Stored data

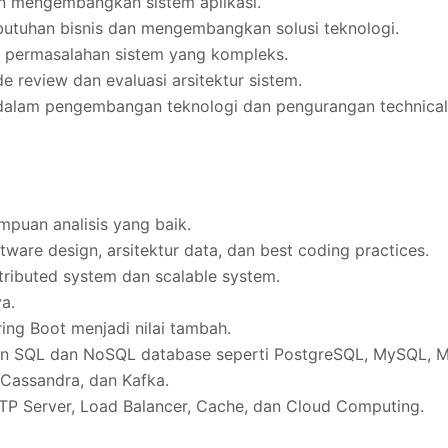
 mengembangkan sistem aplikasi.
tuhan bisnis dan mengembangkan solusi teknologi.
 permasalahan sistem yang kompleks.
 review dan evaluasi arsitektur sistem.
 dalam pengembangan teknologi dan pengurangan technical
mpuan analisis yang baik.
are design, arsitektur data, dan best coding practices.
ributed system dan scalable system.
a.
ng Boot menjadi nilai tambah.
an SQL dan NoSQL database seperti PostgreSQL, MySQL, 
 Cassandra, dan Kafka.
 Server, Load Balancer, Cache, dan Cloud Computing.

• [Task requirements]
Nothing but the lines from the one with "ributed system dan scalable system." through the last line of the entries should be repeated, and those exactly.

• [Reply]
ributed system dan scalable system.
a.
ng Boot menjadi nilai tambah.
an SQL dan NoSQL database seperti PostgreSQL, MySQL, 
 Cassandra, dan Kafka.
 Server, Load Balancer, Cache, dan Cloud Computing.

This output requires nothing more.